*Assignment*.
Write every entry out again with no changes, and leave the images behind.

*Saved entries*.
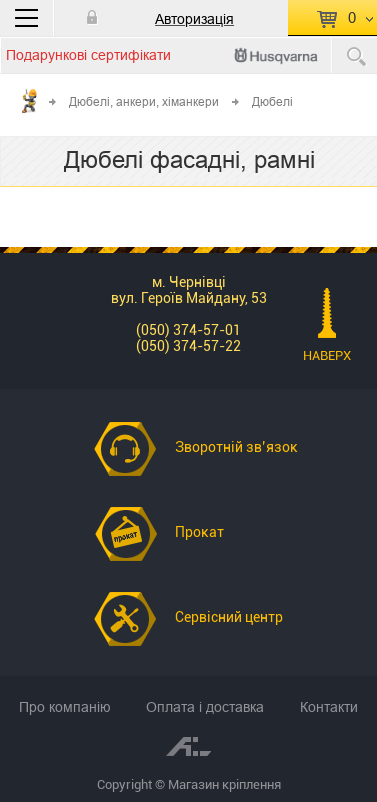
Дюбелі (272, 101)
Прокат (199, 532)
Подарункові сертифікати (88, 55)
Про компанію (65, 707)
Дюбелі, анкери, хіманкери (144, 101)
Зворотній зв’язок (236, 447)
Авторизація (194, 19)
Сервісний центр (229, 617)
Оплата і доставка (205, 707)
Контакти (329, 707)
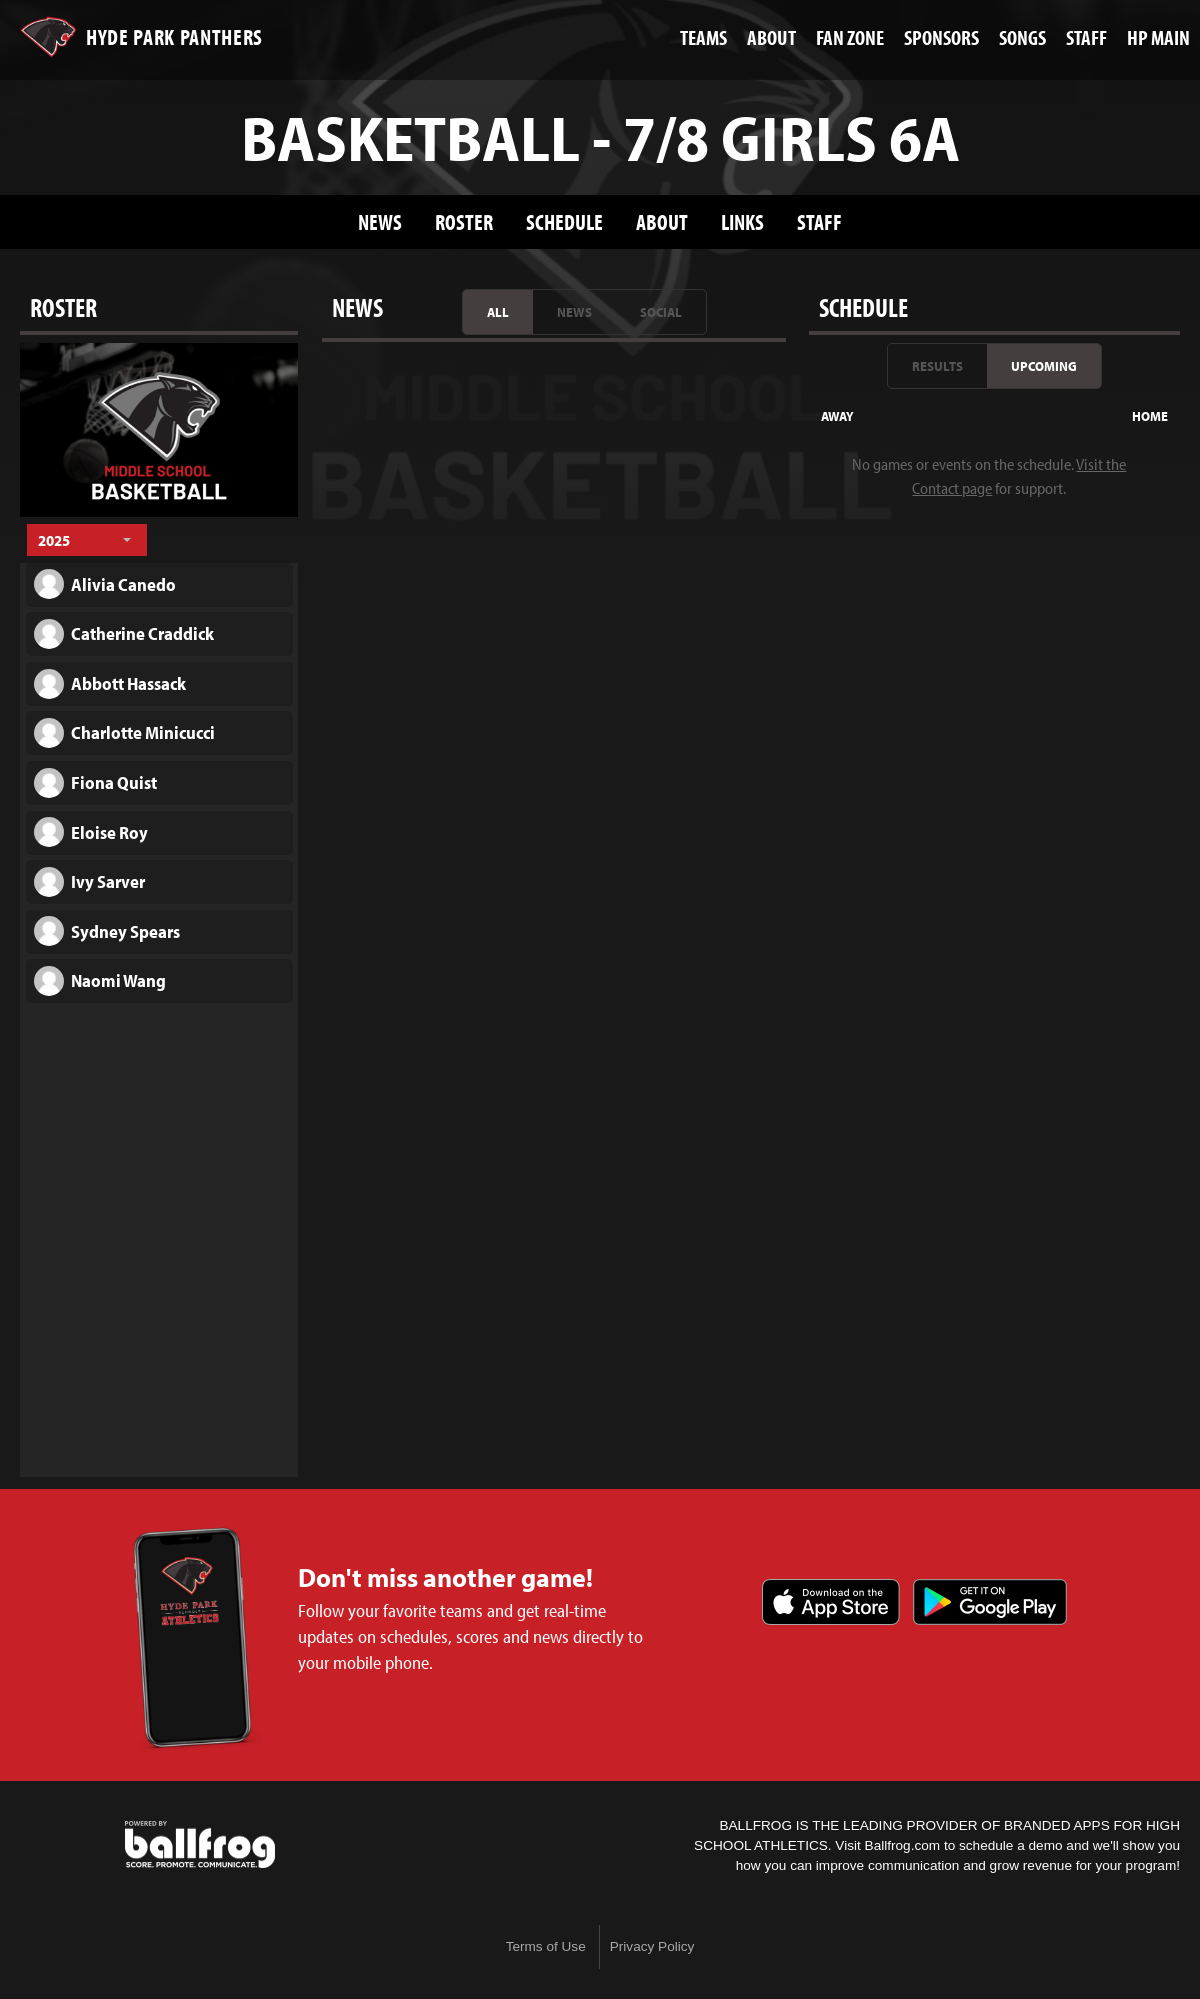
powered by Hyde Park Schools (200, 1845)
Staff (819, 221)
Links (742, 221)
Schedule (564, 221)
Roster (464, 221)
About (662, 221)
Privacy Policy (652, 1946)
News (380, 221)
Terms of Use (546, 1946)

*Completed exercise*.
Дюбелі (272, 101)
Прокат (199, 532)
Подарункові сертифікати (88, 55)
Про компанію (65, 707)
Дюбелі, анкери, хіманкери (144, 101)
Зворотній зв’язок (236, 447)
Авторизація (194, 19)
Сервісний центр (229, 617)
Оплата і доставка (205, 707)
Контакти (329, 707)
powered by Hyde Park Schools (200, 1845)
Staff (819, 221)
Links (742, 221)
Schedule (564, 221)
Roster (464, 221)
About (662, 221)
Privacy Policy (652, 1946)
News (380, 221)
Terms of Use (546, 1946)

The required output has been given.